Time-Averaged Aerodynamics of a High-Speed Low-Pressure Turbine Cascade With Cavity Purge and Unsteady Wakes

Abstract

Abstract The time-averaged aerodynamics of a high-speed low-pressure turbine (LPT) cascade were investigated under the impact of unsteady wakes and purge flows. The tests were performed at an outlet Mach (M) and Reynolds numbers (Re) of 0.90 and 70 k, respectively. Unsteady wakes were simulated by means of a spoked-wheel type wake generator (WG), and a reduced frequency of 0.95 was achieved. The development of a purge flow system to operate at low-pressure levels is presented alongside guidelines for the operation of the circuit. The new purge system was commissioned in terms of its long-term stability and flow uniformity at the cascade inlet.
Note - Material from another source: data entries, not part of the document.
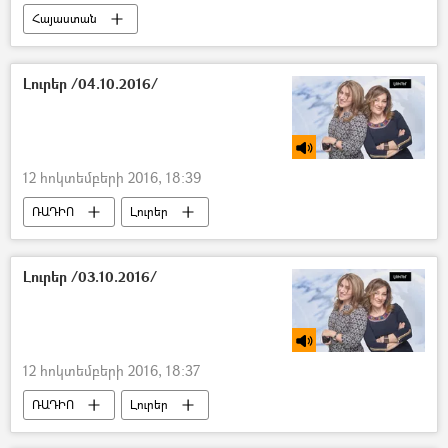
Հայաստան
Լուրեր /04.10.2016/
12 հոկտեմբերի 2016, 18:39
ՌԱԴԻՈ
Լուրեր
Լուրեր /03.10.2016/
12 հոկտեմբերի 2016, 18:37
ՌԱԴԻՈ
Լուրեր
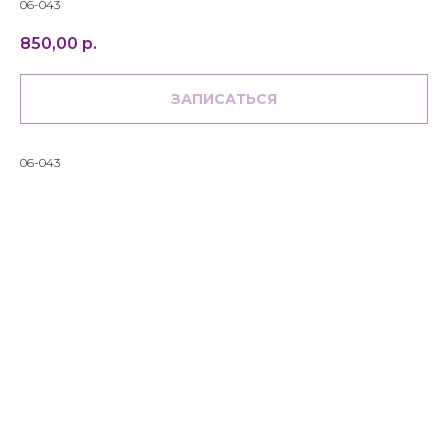
06-043
850,00
р.
ЗАПИСАТЬСЯ
06-043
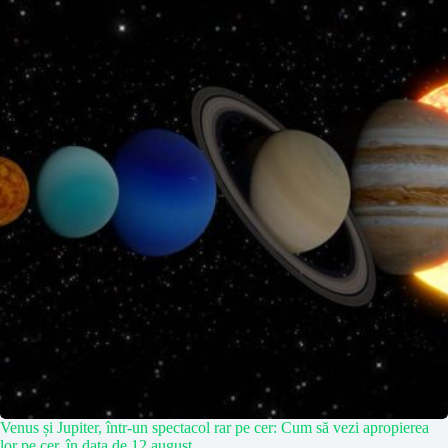
Venus și Jupiter, într-un spectacol rar pe cer: Cum să vezi apropierea
lor pe cer, în data de 12 august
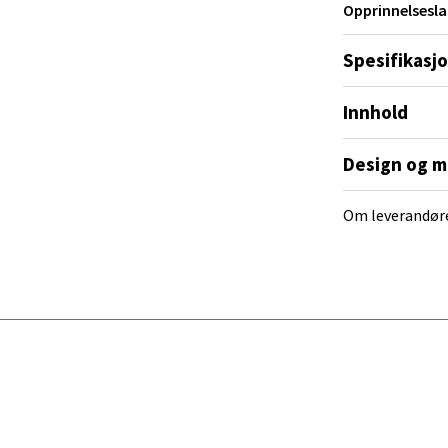
Opprinnelsesla
 dag 10-20
V
tikk
Spesifikasj
Innhold
al - Alti Mandal
Design og m
yveien 55, 4517 Mandal
 dag 10-20
V
Om leverandør
tikk
 Rana - Thon Senter Mo i Rana
f Nansensgate 22, 8622 Mo i Rana
 dag 09-19
V
tikk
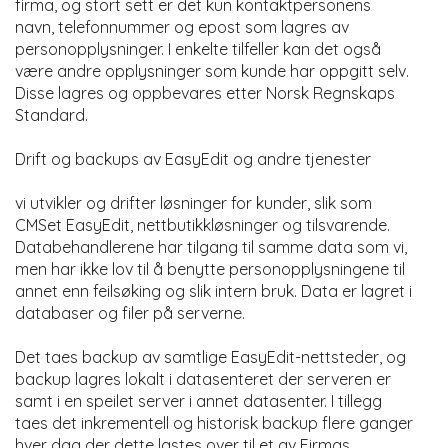
firma, og stort sett er det kun kontaktpersonens
navn, telefonnummer og epost som lagres av
personopplysninger. I enkelte tilfeller kan det også
være andre opplysninger som kunde har oppgitt selv.
Disse lagres og oppbevares etter Norsk Regnskaps
Standard.
Drift og backups av EasyEdit og andre tjenester
vi utvikler og drifter løsninger for kunder, slik som
CMSet EasyEdit, nettbutikkløsninger og tilsvarende.
Databehandlerene har tilgang til samme data som vi,
men har ikke lov til å benytte personopplysningene til
annet enn feilsøking og slik intern bruk. Data er lagret i
databaser og filer på serverne.
Det taes backup av samtlige EasyEdit-nettsteder, og
backup lagres lokalt i datasenteret der serveren er
samt i en speilet server i annet datasenter. I tillegg
taes det inkrementell og historisk backup flere ganger
hver dag der dette lastes over til et av Firmas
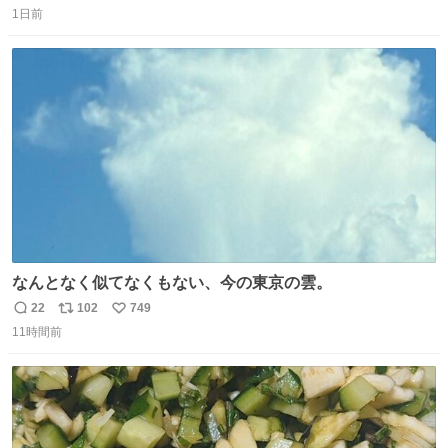
1日前
信
ポ
い
数
ス
ね
ト
数
数
なんとなく似てなくもない、今の東京の雲。
22
102
749
返
リ
い
11時間前
信
ポ
い
数
ス
ね
ト
数
数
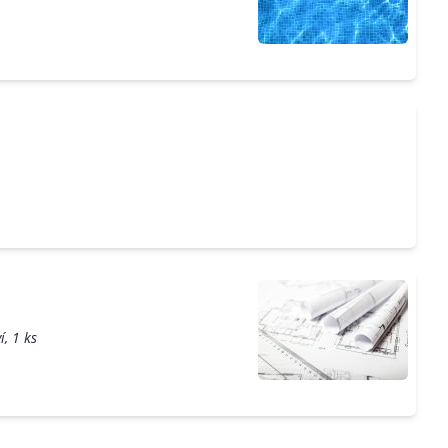
, 1 ks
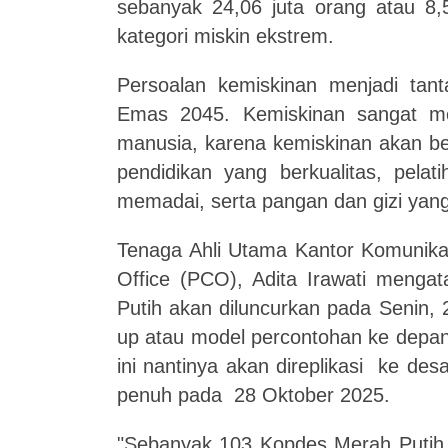
sebanyak 24,06 juta orang atau 8
kategori miskin ekstrem.
Persoalan kemiskinan menjadi tan
Emas 2045. Kemiskinan sangat 
manusia, karena kemiskinan akan b
pendidikan yang berkualitas, pelat
memadai, serta pangan dan gizi yan
Tenaga Ahli Utama Kantor Komunikas
Office (PCO), Adita Irawati meng
Putih akan diluncurkan pada Senin,
up atau model percontohan ke depan
ini nantinya akan direplikasi ke de
penuh pada 28 Oktober 2025.
"Sebanyak 103 Kopdes Merah Putih in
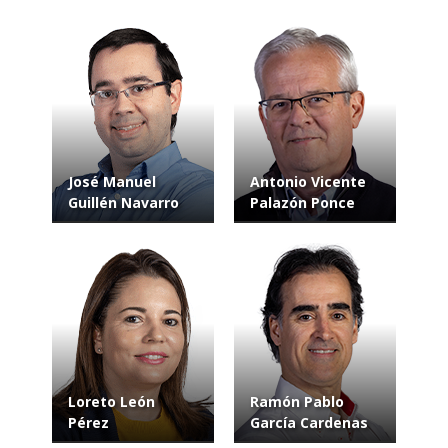
José Manuel
Antonio Vicente
Guillén Navarro
Palazón Ponce
Loreto León
Ramón Pablo
Pérez
García Cardenas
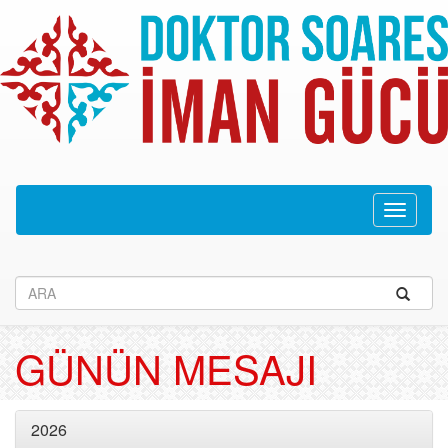
Navega
recolhid
GÜNÜN MESAJI
2026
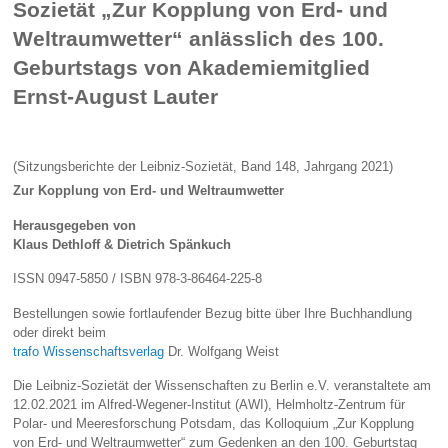
Sozietät „Zur Kopplung von Erd- und
Weltraumwetter“ anlässlich des 100.
Geburtstags von Akademiemitglied
Ernst-August Lauter
(Sitzungsberichte der Leibniz-Sozietät, Band 148, Jahrgang 2021)
Zur Kopplung von Erd- und Weltraumwetter
Herausgegeben von
Klaus Dethloff & Dietrich Spänkuch
ISSN 0947-5850 / ISBN 978-3-86464-225-8
Bestellungen sowie fortlaufender Bezug bitte über Ihre Buchhandlung
oder direkt beim
trafo Wissenschaftsverlag
Dr. Wolfgang Weist
Die Leibniz-Sozietät der Wissenschaften zu Berlin e.V. veranstaltete am
12.02.2021 im Alfred-Wegener-Institut (AWI), Helmholtz-Zentrum für
Polar- und Meeresforschung Potsdam, das Kolloquium „Zur Kopplung
von Erd- und Weltraumwetter“ zum Gedenken an den 100. Geburtstag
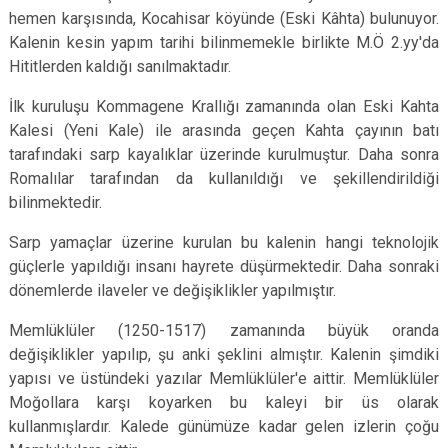
hemen karşısında, Kocahisar köyünde (Eski Kâhta) bulunuyor.
Kalenin kesin yapım tarihi bilinmemekle birlikte M.Ö 2.yy'da
Hititlerden kaldığı sanılmaktadır.
İlk kuruluşu Kommagene Krallığı zamanında olan Eski Kahta
Kalesi (Yeni Kale) ile arasında geçen Kahta çayının batı
tarafındaki sarp kayalıklar üzerinde kurulmuştur. Daha sonra
Romalılar tarafından da kullanıldığı ve şekillendirildiği
bilinmektedir.
Sarp yamaçlar üzerine kurulan bu kalenin hangi teknolojik
güçlerle yapıldığı insanı hayrete düşürmektedir. Daha sonraki
dönemlerde ilaveler ve değişiklikler yapılmıştır.
Memlüklüler (1250-1517) zamanında büyük oranda
değişiklikler yapılıp, şu anki şeklini almıştır. Kalenin şimdiki
yapısı ve üstündeki yazılar Memlüklüler'e aittir. Memlüklüler
Moğollara karşı koyarken bu kaleyi bir üs olarak
kullanmışlardır. Kalede günümüze kadar gelen izlerin çoğu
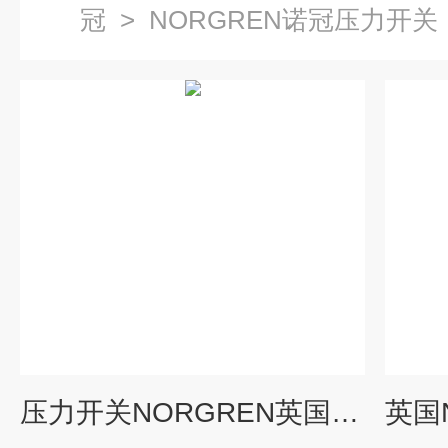
冠
>
NORGREN诺冠压力开关
压力开关NORGREN英国诺冠18D系列库存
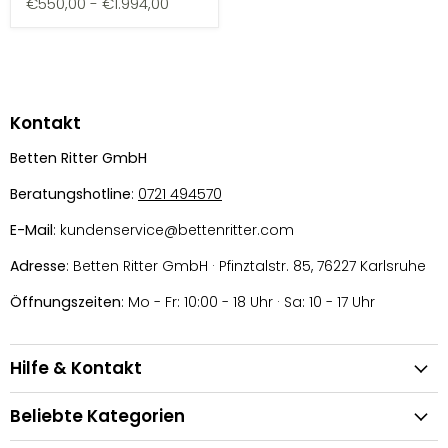
€550,00
-
€1.994,00
Kontakt
Betten Ritter GmbH
Beratungshotline
:
0721 494570
E-Mail
: kundenservice@bettenritter.com
Adresse
: Betten Ritter GmbH · Pfinztalstr. 85, 76227 Karlsruhe
Öffnungszeiten
: Mo - Fr: 10:00 - 18 Uhr · Sa: 10 - 17 Uhr
Hilfe & Kontakt
Beliebte Kategorien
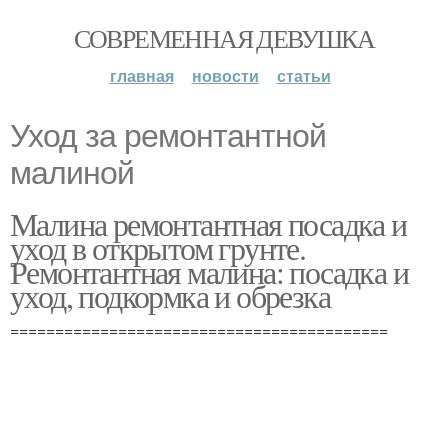
СОВРЕМЕННАЯ ДЕВУШКА
главная
новости
статьи
Уход за ремонтантной
малиной
Малина ремонтантная посадка и
уход в открытом грунте.
Ремонтантная малина: посадка и
уход, подкормка и обрезка
==========================================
The impact of varying purge flows from a cavity versus a flat endwall was assessed by means of static pressure measurements on the blade pressure side (PS) and suction side (SS) and traverses performed downstream with a miniaturized multi-hole probe. Differences in the secondary flow structures resultant from injecting purge flow into the flowfield are observed, namely, the intensification of the trailing shed vortex (TSV) and passage vortex (PV) that is also displaced away from the endwall. An increase of the endwall losses occurs as the flat endwall was replaced with a cavity geometry and the cavity purge flowrate increases.